Understand German history inside the Stasi Museum
The complex of buildings at Normannenstraße is the original financial office for the surrounding district, and it is not until 1961 that the Ministry of National Security is established in the building. Building Number 1 is then occupied by Erich Mielke for almost three decades. During the 1970s, the size of the Stasi operation expands greatly and occupies the whole site, even taking over an Apostolic Church building. This building complex becomes the control centre for surveillance throughout East Germany and an embodiment of state power. The ministry remains until the fall of the Berlin Wall in 1989, and on 15th January 1990 the building is occupied by demonstrators.

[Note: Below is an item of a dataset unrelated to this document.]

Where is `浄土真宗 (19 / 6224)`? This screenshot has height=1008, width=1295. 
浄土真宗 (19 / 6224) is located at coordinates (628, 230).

There is a growing popular demand to disband the Stasi's operations and make their files public, and the process moves quickly.

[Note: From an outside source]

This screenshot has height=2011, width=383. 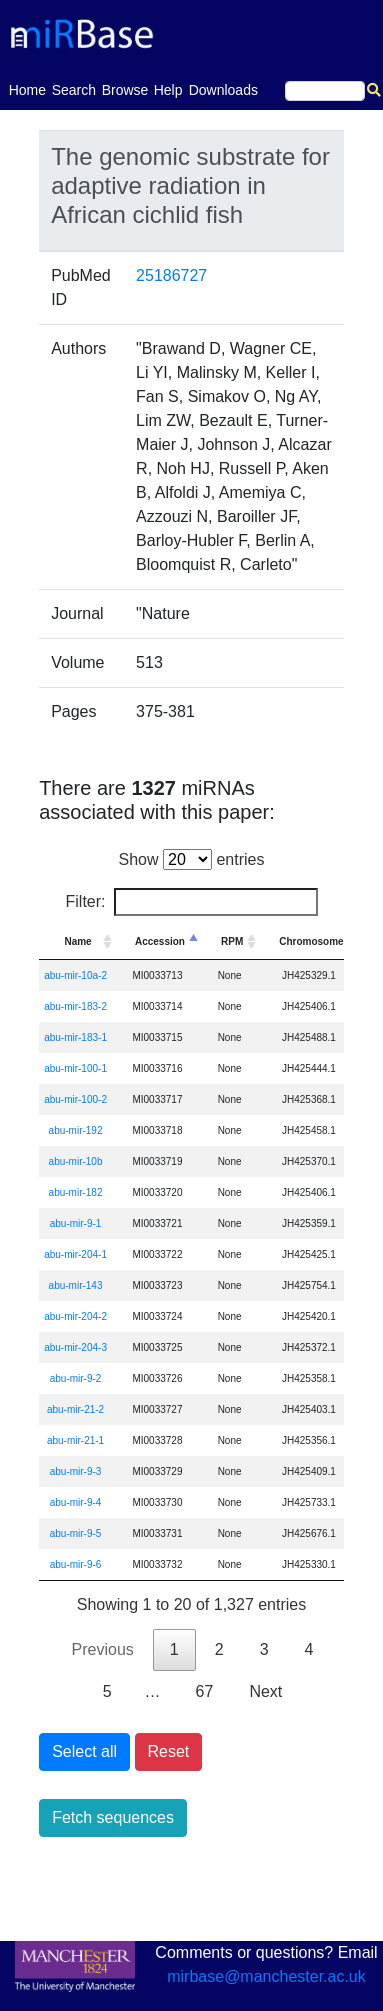 I want to click on abu-mir-204-1, so click(x=75, y=1254). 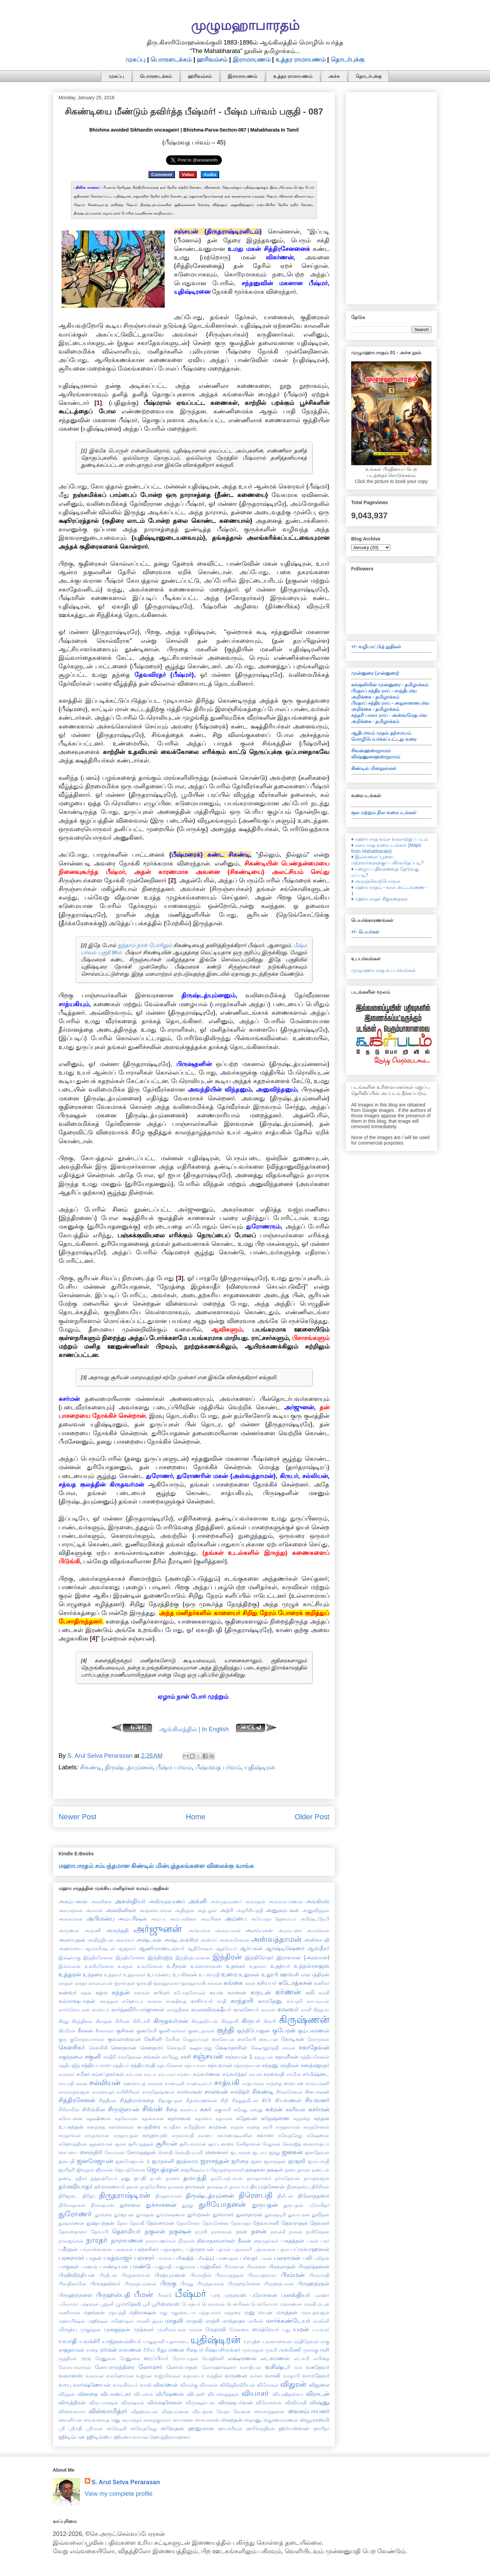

By November 1990 a volunteer group mount the first public exhibition in the building, allowing ordinary East Germans in for the first time in decades - something unthinkable only a few months before. Today's visitors can see the permanent exhibition on State Surveillance during the GDR era and see the highly secretive methods used for spying on citizens. One of the stand-out exhibits is Mielke's red briefcase, in which he keeps the most sensitive information, including files on his own boss Erich Honecker. The museum also explains how informants are recruited, how the population is controlled, and ordinary people share how surveillance impacts their lives. At the heart of the museum on the second floor are the Ministerial offices, where even the curtains and telephones are untouched from the days when they were occupied by Mielke and his colleagues. The only things removed from the museum are the Stasi files, so numerous that the indexing and cataloguing process is still ongoing.
Stasi Museum Highlights
Erich Mielke's ministerial office
Permanent exhibits on state surveillance in East Germany
Personal testimonies from people under surveillance
Spy equipment and technology such as microphones and hidden cameras
Casino and conference room on the ministerial floor
Finding out more about East Germany and Berlin
Normannenstraße is also home to exhibitions on revolution and the fall of the Berlin Wall, and include period TV recordings, news reels, documents and other media from the point of view of those who experienced it. Another interesting building is the archives of the Federal Commissioner for the Stasi documents, around 20 minutes on the underground from the Stasi Museum. Guided tours around the archives are available in English for groups booked in advance. You can also visit the site of the former men's prison at Rummelsburg, which tells stories from 21 different prisoners through Berlin's history, including the GDR. Another interesting site is the former political prison at Hohenschönhausen, where the cells and interview rooms are preserved to give insight into the methods used by the regime. Tours are guided by former prisoners who tell you about their experiences. It will take about 30 minutes by tram or bus to get to the museum. Something a little different, but still relevant to life in the East German regime is the Computerspielemuseum (Museum of Computer Games), only 15 minutes on the U5 underground line from the Stasi Museum. This unusual museum has 300 exhibits covering the history of gaming from the earliest personal computers to the latest games consoles. Their prized exhibit is the only slot gambling machine allowed in the GDR, known as Poly-Play.
Visiting the Stasi Museum
The easiest way of getting to the Stasi Museum is on the U-Bahn (underground). Take the U5 line to Magdalenenstraße, and the museum is another 10 minutes' walk from there. Alternatively, take the overground S-Bahn to Frankfurter Allee. For drivers, the parking spaces belonging to the museum are easily accessible. If you are visiting as a group, pre-book a guided tour by email. If you have a Berlin WelcomeCard, you will get 25% off the entry fee and 33% off a student ticket. Please note that the museum only accepts cash. The museum is open every day, including weekends and public holidays.